Chciałoby się rzec: nadeszła historyczna chwila w polskiej polityce. "Diagnoza Trumpa i Kaczyńskiego jest właściwa, ale zastosowane leczenie już nie"- stwierdził były prezydent Lech Wałęsa. Zważywszy na sposób, w jaki odnosi się od dłuższego czasu do lidera Prawa i Sprawiedliwości, nie da się nie zauważyć tej drobnej pochwały. Oczywiście, za pochwałą poszła od razu krytyka, jednak jakże odmienna od wcześniejszych wypowiedzi Lecha Wałęsy...

Wałęsa udzielił wywiadu "Dziennikowi Gazecie Prawnej". Pierwszy przywódca "Solidarności" ocenił, że obecnie doszliśmy do momentu, w którym czas zadać sobie pytanie o to, jaki fundament w Europie przetrwa. 

"Komunizm odpada, kapitalizm w takiej formule, jak obecna, też odpada. A co z populizmem i demagogią? Na poziomie kraju da się tego jeszcze jakoś upilnować, ale w szerszej skali? Jesteśmy dziś pośrodku drogi. To czas wyboru"-podkreślił były prezydent. Zdaniem Lecha Wałęsy, jesteśmy w epoce "słowa, dyskusji i rozmowy". W tym miejscu polityk przytoczył fragment Prologu Ewangelii wg Św. Jana: "Na początku było Słowo". Jak znaleźć kompromis w sytuacji, gdy każdy ma swoje zdanie, także zupełnie odmienne od naszego? Wałęsa ocenił, że potrzebna jest dyskusja. 

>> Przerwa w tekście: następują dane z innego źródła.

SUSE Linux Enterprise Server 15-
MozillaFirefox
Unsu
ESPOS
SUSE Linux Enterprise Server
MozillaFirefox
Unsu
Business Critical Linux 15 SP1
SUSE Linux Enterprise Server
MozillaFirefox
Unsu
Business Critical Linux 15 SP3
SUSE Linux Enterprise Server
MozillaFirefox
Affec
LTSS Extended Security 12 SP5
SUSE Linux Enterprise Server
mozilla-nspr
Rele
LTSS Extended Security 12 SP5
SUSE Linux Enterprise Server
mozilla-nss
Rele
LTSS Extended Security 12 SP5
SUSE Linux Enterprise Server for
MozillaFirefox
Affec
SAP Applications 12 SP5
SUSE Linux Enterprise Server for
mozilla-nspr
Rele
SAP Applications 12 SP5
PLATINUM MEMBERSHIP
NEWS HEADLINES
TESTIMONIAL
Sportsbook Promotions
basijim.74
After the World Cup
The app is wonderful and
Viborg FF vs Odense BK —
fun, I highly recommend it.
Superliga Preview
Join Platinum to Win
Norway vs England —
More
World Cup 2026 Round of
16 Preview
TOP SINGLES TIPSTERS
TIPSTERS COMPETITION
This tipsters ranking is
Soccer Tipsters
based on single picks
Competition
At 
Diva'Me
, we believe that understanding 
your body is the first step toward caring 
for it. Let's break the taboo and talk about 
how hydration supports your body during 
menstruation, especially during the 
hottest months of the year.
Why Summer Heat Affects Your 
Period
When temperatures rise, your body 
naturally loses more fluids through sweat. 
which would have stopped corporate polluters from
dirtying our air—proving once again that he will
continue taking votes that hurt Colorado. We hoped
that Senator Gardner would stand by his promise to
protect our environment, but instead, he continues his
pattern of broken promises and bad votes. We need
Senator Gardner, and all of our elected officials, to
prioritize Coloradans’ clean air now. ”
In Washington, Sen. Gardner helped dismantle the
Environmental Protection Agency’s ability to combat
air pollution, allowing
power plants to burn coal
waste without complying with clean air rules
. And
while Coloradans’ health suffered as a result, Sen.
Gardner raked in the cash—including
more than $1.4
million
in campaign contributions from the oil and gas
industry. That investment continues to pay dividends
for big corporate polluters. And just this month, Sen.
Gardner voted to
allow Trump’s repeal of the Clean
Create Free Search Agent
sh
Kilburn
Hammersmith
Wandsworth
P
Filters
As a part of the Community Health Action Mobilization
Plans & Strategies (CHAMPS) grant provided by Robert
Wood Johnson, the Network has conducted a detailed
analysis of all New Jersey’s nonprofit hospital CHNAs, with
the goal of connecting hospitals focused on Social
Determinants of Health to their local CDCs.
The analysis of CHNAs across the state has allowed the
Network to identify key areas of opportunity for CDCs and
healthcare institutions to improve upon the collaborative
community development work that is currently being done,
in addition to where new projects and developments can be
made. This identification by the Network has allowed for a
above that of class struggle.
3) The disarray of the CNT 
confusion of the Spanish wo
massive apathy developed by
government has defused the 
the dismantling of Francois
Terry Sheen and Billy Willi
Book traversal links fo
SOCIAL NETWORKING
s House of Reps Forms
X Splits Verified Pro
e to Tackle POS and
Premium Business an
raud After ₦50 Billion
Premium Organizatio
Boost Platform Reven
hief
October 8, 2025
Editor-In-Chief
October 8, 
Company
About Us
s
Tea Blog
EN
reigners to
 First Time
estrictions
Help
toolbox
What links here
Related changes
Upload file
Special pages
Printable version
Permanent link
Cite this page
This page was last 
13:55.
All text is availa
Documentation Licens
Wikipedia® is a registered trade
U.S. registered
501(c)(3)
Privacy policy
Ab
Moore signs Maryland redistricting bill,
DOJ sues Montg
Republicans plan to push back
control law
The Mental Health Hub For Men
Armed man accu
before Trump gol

"I dobrze, że zdarza się nam w niej Trump czy Kaczyński, bo skoro nie podoba nam się to, co robią, wymuszają na nas poszukiwanie rozwiązania. Oczywiście, części z nas oni pasują, ale co z tymi, którym nie? Ci liderzy przez swoje działania zmuszają nas do aktywności, wypracowywania nowych rozwiązań"-wskazał. A następnie... zaskoczył! Były prezydent od razu uprzedził, że za chwilę wypowie słowa, które nie wszystkim się spodobają: "oni (Trump i Kaczyński- przyp. red.) mają właściwą diagnozę". 

"Słusznie podnoszą, że pewne rzeczy trzeba poprawić, zmienić, bo nie są dobre. Innymi słowy, ich diagnoza jest właściwa, ale zastosowane leczenie już nie"- podkreślił pierwszy przywódca "Solidarności". Wałęsa ocenił, że warto trzymać się postulatów Kaczyńskiego i Trumpa, jednak "z odpowiednim krytycyzmem". 

"Znajdźmy te właściwe lekarstwa. (…) W epoce dyskusji powstaną nowe pomysły, a co za tym idzie, wyłoni ona nowych liderów"-stwierdził. 

 

Czy były prezydent nie mógłby zawsze w tak rozsądny i wyważony sposób wypowiadać swoich poglądów? Czy potrzeba było wcześniej tyle nienawiści? Nie można było tak od razu?